Шейх тяжело вздохнул:

— Вот этого я и боюсь. Боюсь, что он не остановится перед убийством, похищением и разорением вашего дома.

— Скорее небо упадет на землю, чем я стану его! — воскликнула София.

— Бек приказал мне передать его волю, — сказал шейх. — В случае отказа за все последствия ответишь сама.

София знала, что бек — настоящий палач. Но честь для нее была дороже собственной жизни. Она не уступит беку и готова пожертвовать собой, лишь бы не пострадали члены семьи. Но ограничится ли бек только ее смертью?

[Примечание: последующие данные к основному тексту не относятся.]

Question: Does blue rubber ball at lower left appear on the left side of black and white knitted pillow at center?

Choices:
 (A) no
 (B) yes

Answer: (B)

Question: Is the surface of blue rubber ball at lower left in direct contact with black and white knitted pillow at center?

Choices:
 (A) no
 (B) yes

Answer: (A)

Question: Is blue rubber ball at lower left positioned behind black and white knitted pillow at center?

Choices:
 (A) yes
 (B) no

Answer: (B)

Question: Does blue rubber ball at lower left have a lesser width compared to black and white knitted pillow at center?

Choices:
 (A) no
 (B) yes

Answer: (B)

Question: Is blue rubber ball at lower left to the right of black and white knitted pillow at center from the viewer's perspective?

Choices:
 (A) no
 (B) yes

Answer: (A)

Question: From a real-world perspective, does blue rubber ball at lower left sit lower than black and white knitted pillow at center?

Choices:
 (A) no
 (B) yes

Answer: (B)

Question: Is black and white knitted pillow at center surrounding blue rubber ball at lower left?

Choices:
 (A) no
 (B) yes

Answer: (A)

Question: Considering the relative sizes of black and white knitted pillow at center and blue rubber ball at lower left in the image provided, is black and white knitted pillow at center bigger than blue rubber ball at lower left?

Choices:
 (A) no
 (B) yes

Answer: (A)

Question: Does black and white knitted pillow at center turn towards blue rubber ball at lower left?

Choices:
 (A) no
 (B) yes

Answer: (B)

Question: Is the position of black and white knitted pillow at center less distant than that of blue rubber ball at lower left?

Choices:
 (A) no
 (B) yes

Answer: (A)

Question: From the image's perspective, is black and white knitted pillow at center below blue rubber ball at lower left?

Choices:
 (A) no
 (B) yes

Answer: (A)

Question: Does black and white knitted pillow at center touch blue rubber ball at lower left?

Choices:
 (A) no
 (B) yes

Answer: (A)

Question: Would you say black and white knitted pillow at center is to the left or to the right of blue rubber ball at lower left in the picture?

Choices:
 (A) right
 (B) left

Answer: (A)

Шейх Абдеррахман выжидающе смотрел на женщину. Она смело взглянула в безучастное лицо шейха и решительно произнесла:

— Каждому времени свои ангелы, которые защищают невинных. Клянусь богом, даже если бек перебьет всех жителей деревни, я не подчинюсь ему. Знай и передай другим — мое решение бесповоротно. А теперь я больше не желаю тебя видеть.

Шейх встал и направился к двери. Уже у выхода, повернувшись к Софие, он пригрозил:

— В таком случае не проси о помощи, когда бек занесет над тобой топор. Будет поздно.

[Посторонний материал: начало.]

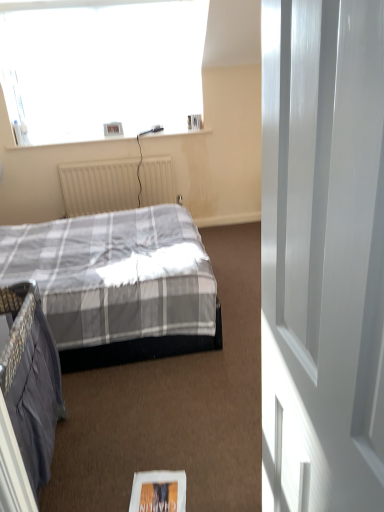 Question: Is white glossy door at right oriented away from beige textured radiator at center?

Choices:
 (A) no
 (B) yes

Answer: (A)

Question: Considering the relative positions of white glossy door at right and beige textured radiator at center in the image provided, is white glossy door at right to the right of beige textured radiator at center from the viewer's perspective?

Choices:
 (A) no
 (B) yes

Answer: (B)

Question: From the image's perspective, does white glossy door at right appear lower than beige textured radiator at center?

Choices:
 (A) yes
 (B) no

Answer: (A)

Question: Would you say white glossy door at right is outside beige textured radiator at center?

Choices:
 (A) yes
 (B) no

Answer: (A)

Question: Is white glossy door at right aimed at beige textured radiator at center?

Choices:
 (A) yes
 (B) no

Answer: (B)

Question: Does white glossy door at right have a larger size compared to beige textured radiator at center?

Choices:
 (A) no
 (B) yes

Answer: (A)

Question: Are beige textured radiator at center and white paper magazine at lower center far apart?

Choices:
 (A) yes
 (B) no

Answer: (A)

Question: Does beige textured radiator at center have a lesser width compared to white paper magazine at lower center?

Choices:
 (A) no
 (B) yes

Answer: (B)

Question: From a real-world perspective, is beige textured radiator at center located higher than white paper magazine at lower center?

Choices:
 (A) no
 (B) yes

Answer: (B)

Question: Considering the relative sizes of beige textured radiator at center and white paper magazine at lower center in the image provided, is beige textured radiator at center shorter than white paper magazine at lower center?

Choices:
 (A) no
 (B) yes

Answer: (A)

Question: Is beige textured radiator at center to the left of white paper magazine at lower center from the viewer's perspective?

Choices:
 (A) no
 (B) yes

Answer: (B)

Question: Is white paper magazine at lower center surrounded by beige textured radiator at center?

Choices:
 (A) no
 (B) yes

Answer: (A)

Question: Could you tell me if beige textured radiator at center is facing white glossy door at right?

Choices:
 (A) no
 (B) yes

Answer: (B)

Сопровождаемый проклятиями Софии, шейх вышел как оплеванный. При одной мысли, что ему придется докладывать беку об отказе женщины, его охватывал ужас. Он шел по деревенской площади с отрешенным видом, не замечая односельчан и не обращая внимания на их приветствия.

София сидела опустив руки. Она вновь и вновь мучительно переживала гнусное предложение бека, вспоминая его угрозы.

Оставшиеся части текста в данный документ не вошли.